It is not hard to be inspired by the central act of the “Miracle on the Hudson”, a 9/11-style event with a happy ending. Eastwood had to defend including images of planes crashing into buildings in the film version especially as the release date was close to the 15th anniversary of 9/11. “It’s just a bad dream sequence, and what could have happened if he didn’t make the right decision,” explained Eastwood. “The spirit it gave back the city, there was no tragic loss of life.”

That there was no loss of life was primarily due to the skill of pilot Sullenberger landing on the river but was also due to the work of the emergency responders on the day. Police and firefighters suffered huge casualties in 9/11 and Eastwood takes the time to show their professionalism and calm in the Hudson crash. “No one dies here,” one responder tells a passenger, but that was not something they could say or control eight years earlier.

Other workers doing their job in 2009 were not shown in such good light. For most of the movie air crash investigators were made to look like the stock “baddie” as they attempted to prove Sullenberger could have successfully flown back to either Teterboro or Newark airports despite the catastrophe. This plot element may have been why Eastwood chose the film title “Sully” over the more media-friendly (albeit cliched) Miracle on the Hudson as the NTSB tries to sully the hero’s reputation.

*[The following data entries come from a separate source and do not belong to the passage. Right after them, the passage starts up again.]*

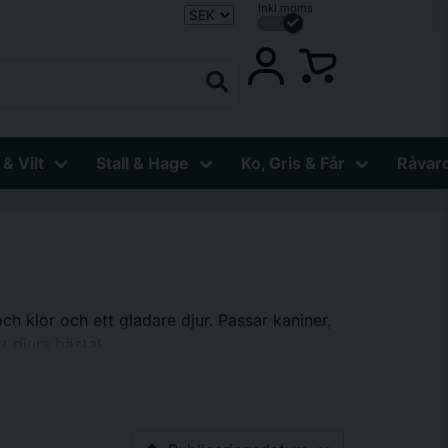
Inkl.moms
 & Vilt
Stall & Hage
Ko, Gris & Får
Råvar
h klor och ett gladare djur. Passar kaniner,
t djurs bästa!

The Guardian led the accusations against Eastwood calling the film a “rightwing attempt to delegitimise government – and in the process undermine the safety of millions who travel by air, train, road and boat.” They said Sullenberger’s book never showed any railroading by the National Transportation Safety Board and it was the investigators – not Sullenberger – who crucially asked a simulator pilot to wait 35 seconds before attempting an airport return, showing a return to the airport was impossible. While the Guardian has a point, Eastwood was creating drama and no-one should see the film as an accurate depiction but rather a tribute to human spirit.

The film showed Sullenberger’s dedication to duty. His overriding concern post accident was for the “155 souls” aboard, twice traversing the stricken plane to look for bodies and not resting until all were accounted for and alive. It was easy to see why New Yorkers would fall in love with Sully (the man) after the incident. Tom Hanks is the ideal everyman to play Sullenberger, slightly bemused with the media attention but focused on his job. The film does a good job of showing what the terror must have been like on board in those final moments and the computer graphics of the crash landing are impressive.

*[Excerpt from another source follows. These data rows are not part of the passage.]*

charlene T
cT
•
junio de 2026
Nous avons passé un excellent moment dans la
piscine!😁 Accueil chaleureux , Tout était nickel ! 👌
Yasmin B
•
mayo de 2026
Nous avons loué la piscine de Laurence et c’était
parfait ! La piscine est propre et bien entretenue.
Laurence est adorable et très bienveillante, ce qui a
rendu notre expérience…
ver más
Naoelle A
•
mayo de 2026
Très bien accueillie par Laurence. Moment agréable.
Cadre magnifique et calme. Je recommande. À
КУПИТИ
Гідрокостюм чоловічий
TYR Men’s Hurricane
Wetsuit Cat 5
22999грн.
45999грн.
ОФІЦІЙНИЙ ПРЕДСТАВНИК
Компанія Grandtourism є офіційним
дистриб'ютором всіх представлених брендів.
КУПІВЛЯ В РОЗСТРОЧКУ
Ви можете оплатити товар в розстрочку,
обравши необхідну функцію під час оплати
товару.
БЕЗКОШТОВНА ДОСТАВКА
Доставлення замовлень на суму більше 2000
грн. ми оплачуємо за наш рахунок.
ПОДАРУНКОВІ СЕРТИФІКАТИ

Sully is not great history, but is enjoyable cinema and works on many levels as a powerful antidote to the trauma of 9/11. In reality the only ones to suffer (apart from American International Group, US Airways’ insurer) were the Canada geese that caused the accident. As well as the flock that died when sucked into the engines, over one thousand birds were later rounded up from 17 locations in New York and gassed. As group punishment it made no sense. An estimated 20,000 geese remain in the area, and five million across the US, ready to cause the next aviation mishap.